| Problem to solve |
Write out the lines below exactly, beginning at the one with "recursos humanos, cuando" and stopping after the one with "देहरादून के भविष्य को आकार"; the pictures are not copied.

(Transcribed page contents)
-*-*-
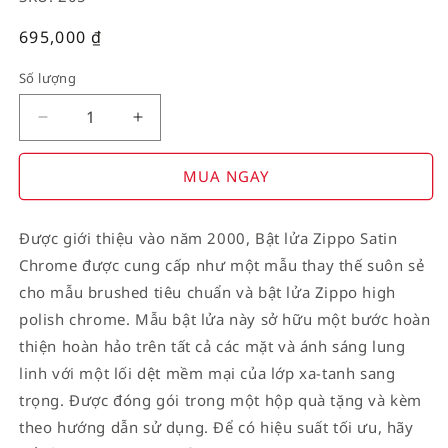
Giá
695,000
₫
thường
Số lượng
Decrease
Increase
quantity
quantity
for
for
MUA NGAY
American
American
Stamp
Stamp
Được giới thiệu vào năm 2000, Bật lửa Zippo Satin
on
on
Chrome được cung cấp như một mẫu thay thế suôn sẻ
Flag
Flag
cho mẫu brushed tiêu chuẩn và bật lửa Zippo high
polish chrome. Mẫu bật lửa này sở hữu một bước hoàn
thiện hoàn hảo trên tất cả các mặt và ánh sáng lung
linh với một lối dệt mềm mại của lớp xa-tanh sang
trọng. Được đóng gói trong một hộp quà tặng và kèm
theo hướng dẫn sử dụng. Để có hiệu suất tối ưu, hãy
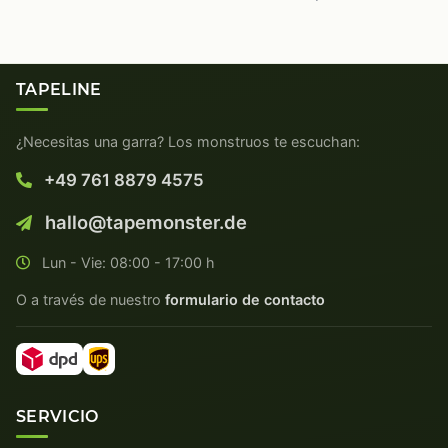
TAPELINE
¿Necesitas una garra? Los monstruos te escuchan:
+49 761 8879 4575
hallo@tapemonster.de
Lun - Vie: 08:00 - 17:00 h
O a través de nuestro
formulario de contacto
SERVICIO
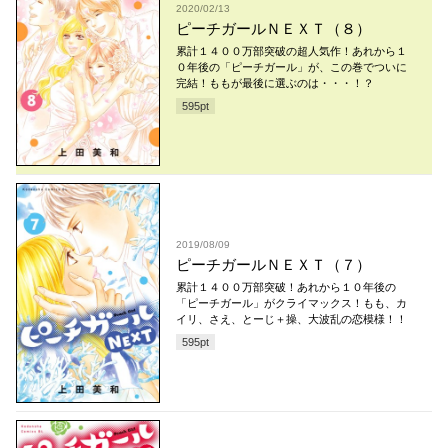
2020/02/13
ピーチガールＮＥＸＴ（８）
累計１４００万部突破の超人気作！あれから１
０年後の「ピーチガール」が、この巻でついに
完結！ももが最後に選ぶのは・・・！？
595
pt
2019/08/09
ピーチガールＮＥＸＴ（７）
累計１４００万部突破！あれから１０年後の
「ピーチガール」がクライマックス！もも、カ
イリ、さえ、とーじ＋操、大波乱の恋模様！！
595
pt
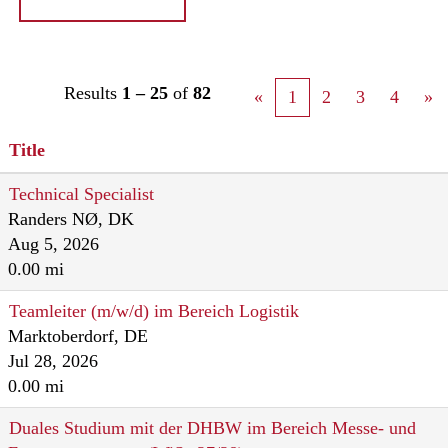
Results
1 – 25
of
82
«
1
2
3
4
»
Title
Technical Specialist
Randers NØ, DK
Aug 5, 2026
0.00 mi
Teamleiter (m/w/d) im Bereich Logistik
Marktoberdorf, DE
Jul 28, 2026
0.00 mi
Duales Studium mit der DHBW im Bereich Messe- und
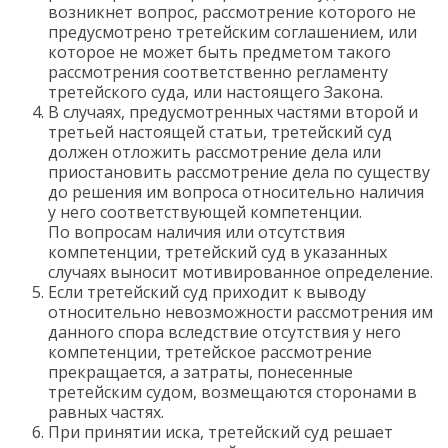
возникнет вопрос, рассмотрение которого не
предусмотрено третейским соглашением, или
которое не может быть предметом такого
рассмотрения соответственно регламенту
третейского суда, или настоящего Закона.
В случаях, предусмотренных частями второй и
третьей настоящей статьи, третейский суд
должен отложить рассмотрение дела или
приостановить рассмотрение дела по существу
до решения им вопроса относительно наличия
у него соответствующей компетенции.
По вопросам наличия или отсутствия
компетенции, третейский суд в указанных
случаях выносит мотивированное определение.
Если третейский суд приходит к выводу
относительно невозможности рассмотрения им
данного спора вследствие отсутствия у него
компетенции, третейское рассмотрение
прекращается, а затраты, понесенные
третейским судом, возмещаются сторонами в
равных частях.
При принятии иска, третейский суд решает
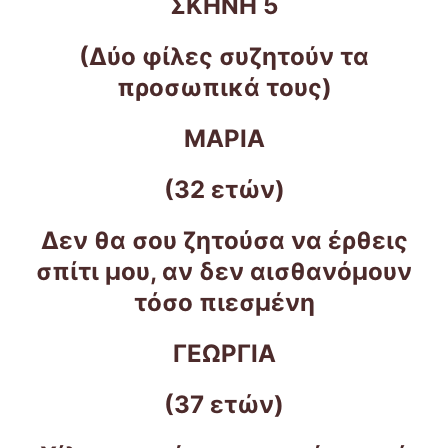
ΣΚΗΝΗ 5
(Δύο φίλες συζητούν τα
προσωπικά τους)
ΜΑΡΙΑ
(32 ετών)
Δεν θα σου ζητούσα να έρθεις
σπίτι μου, αν δεν αισθανόμουν
τόσο πιεσμένη
ΓΕΩΡΓΙΑ
(37 ετών)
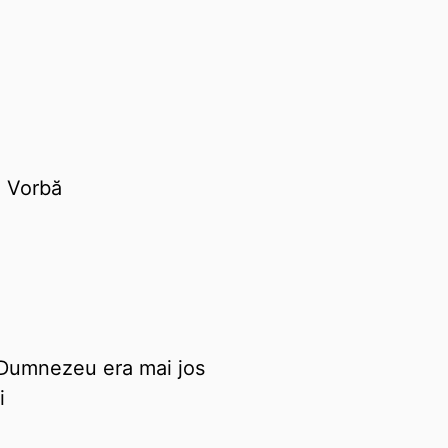
e Vorbă
d Dumnezeu era mai jos
i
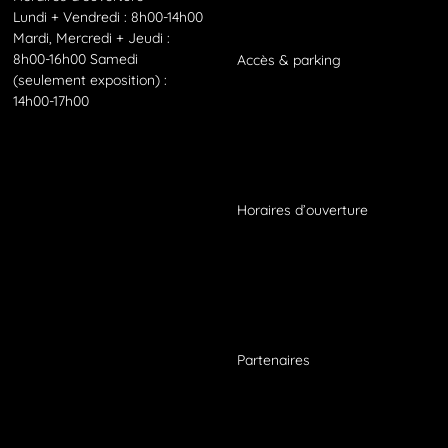
Lundi + Vendredi : 8h00-14h00
Mardi, Mercredi + Jeudi :
8h00-16h00 Samedi
Accès
&
parking
(seulement exposition) :
14h00-17h00
Horaires d’ouverture
Partenaires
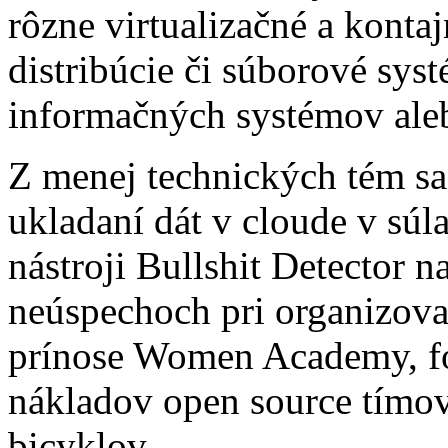
rôzne virtualizačné a konta
distribúcie či súborové sys
informačných systémov aleb
Z menej technických tém sa
ukladaní dát v cloude v sú
nástroji Bullshit Detector n
neúspechoch pri organizov
prínose Women Academy, f
nákladov open source tímov,
bicyklov.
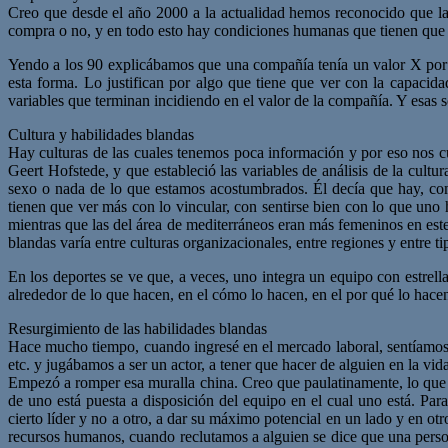
Creo que desde el año 2000 a la actualidad hemos reconocido que las
compra o no, y en todo esto hay condiciones humanas que tienen que 
Yendo a los 90 explicábamos que una compañía tenía un valor X por 
esta forma. Lo justifican por algo que tiene que ver con la capacida
variables que terminan incidiendo en el valor de la compañía. Y esas s
Cultura y habilidades blandas
Hay culturas de las cuales tenemos poca información y por eso nos cu
Geert Hofstede, y que estableció las variables de análisis de la cul
sexo o nada de lo que estamos acostumbrados. Él decía que hay, como
tienen que ver más con lo vincular, con sentirse bien con lo que uno
mientras que las del área de mediterráneos eran más femeninos en este
blandas varía entre culturas organizacionales, entre regiones y entre
En los deportes se ve que, a veces, uno integra un equipo con estrell
alrededor de lo que hacen, en el cómo lo hacen, en el por qué lo hace
Resurgimiento de las habilidades blandas
Hace mucho tiempo, cuando ingresé en el mercado laboral, sentíamos q
etc. y jugábamos a ser un actor, a tener que hacer de alguien en la v
Empezó a romper esa muralla china. Creo que paulatinamente, lo que 
de uno está puesta a disposición del equipo en el cual uno está. P
cierto líder y no a otro, a dar su máximo potencial en un lado y en ot
recursos humanos, cuando reclutamos a alguien se dice que una person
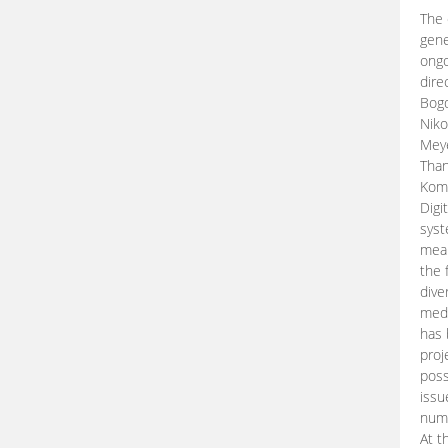
The 
gene
ongo
dire
Bogd
Niko
Meye
Than
Kom
Digi
syst
mean
the 
dive
medi
has 
proj
poss
issu
nume
At t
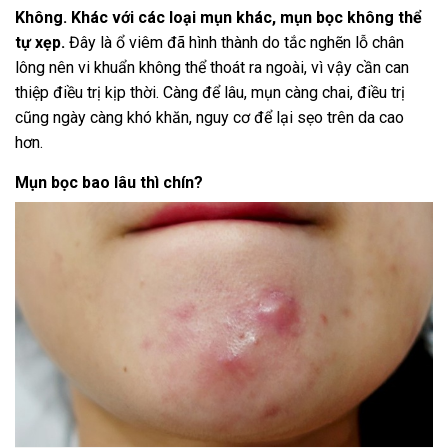
Không. Khác với các loại mụn khác, mụn bọc không thể
tự xẹp.
Đây là ổ viêm đã hình thành do tắc nghẽn lỗ chân
lông nên vi khuẩn không thể thoát ra ngoài, vì vậy cần can
thiệp điều trị kịp thời. Càng để lâu, mụn càng chai, điều trị
cũng ngày càng khó khăn, nguy cơ để lại sẹo trên da cao
hơn.
Mụn bọc bao lâu thì chín?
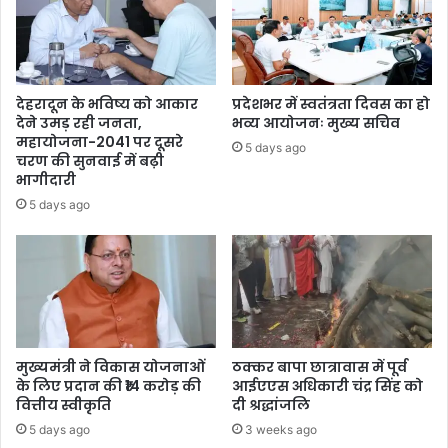
देहरादून के भविष्य को आकार
प्रदेशभर में स्वतंत्रता दिवस का हो
देने उमड़ रही जनता,
भव्य आयोजनः मुख्य सचिव
महायोजना-2041 पर दूसरे
5 days ago
चरण की सुनवाई में बढ़ी
भागीदारी
5 days ago
मुख्यमंत्री ने विकास योजनाओं
ठक्कर बापा छात्रावास में पूर्व
के लिए प्रदान की ₹14 करोड़ की
आईएएस अधिकारी चंद्र सिंह को
वित्तीय स्वीकृति
दी श्रद्धांजलि
5 days ago
3 weeks ago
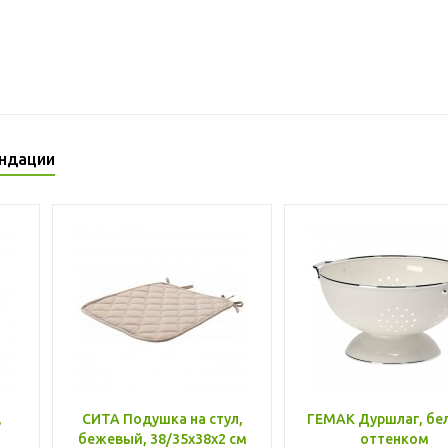
ндации
,
СИТА Подушка на стул,
ГЕМАК Дуршлаг, бе
бежевый, 38/35x38x2 см
оттенком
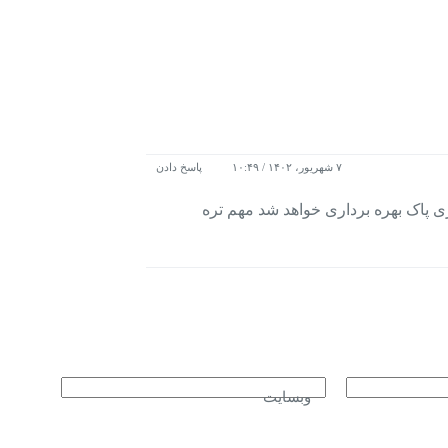
۷ شهریور، ۱۴۰۲ / ۱۰:۴۹
پاسخ دادن
 پاک بهره برداری خواهد شد مهم تره
وبسایت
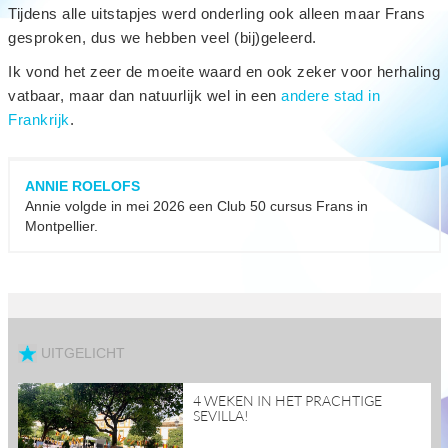
Tijdens alle uitstapjes werd onderling ook alleen maar Frans
gesproken, dus we hebben veel (bij)geleerd.
Ik vond het zeer de moeite waard en ook zeker voor herhaling
vatbaar, maar dan natuurlijk wel in een
andere stad in
Frankrijk
.
ANNIE ROELOFS
Annie volgde in mei 2026 een Club 50 cursus Frans in
Montpellier.
UITGELICHT
read
4 WEKEN IN HET PRACHTIGE
more
SEVILLA!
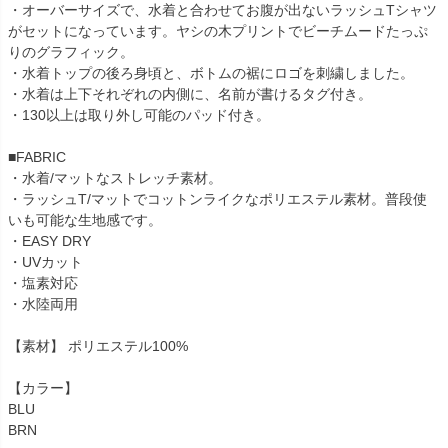
・オーバーサイズで、水着と合わせてお腹が出ないラッシュTシャツ
がセットになっています。ヤシの木プリントでビーチムードたっぷ
りのグラフィック。
・水着トップの後ろ身頃と、ボトムの裾にロゴを刺繍しました。
・水着は上下それぞれの内側に、名前が書けるタグ付き。
・130以上は取り外し可能のパッド付き。
■FABRIC
・水着/マットなストレッチ素材。
・ラッシュT/マットでコットンライクなポリエステル素材。普段使
いも可能な生地感です。
・EASY DRY
・UVカット
・塩素対応
・水陸両用
【素材】 ポリエステル100%
【カラー】
BLU
BRN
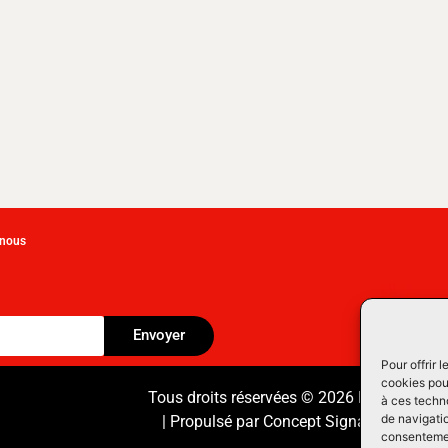
-nous
Envoyer
Pour offrir 
cookies pour
Tous droits réservées © 2026 Équipement
à ces techn
de navigatio
| Propulsé par
Concept Signature
Les Pr
consentement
-*-*-
| Response area |
recursos humanos, cuando reclutamos a alguien se dice que una person
The 
gene
ongo
dire
Bogd
Niko
Meye
Than
Kom
Digi
syst
mean
the 
dive
medi
has 
proj
poss
issu
nume
At t
Không. Khác với các loại mụn khác, mụn bọc không thể
tự xẹp.
Đây là ổ viêm đã hình thành do tắc nghẽn lỗ chân
lông nên vi khuẩn không thể thoát ra ngoài, vì vậy cần can
thiệp điều trị kịp thời. Càng để lâu, mụn càng chai, điều trị
cũng ngày càng khó khăn, nguy cơ để lại sẹo trên da cao
hơn.
Mụn bọc bao lâu thì chín?
देहरादून के भविष्य को आकार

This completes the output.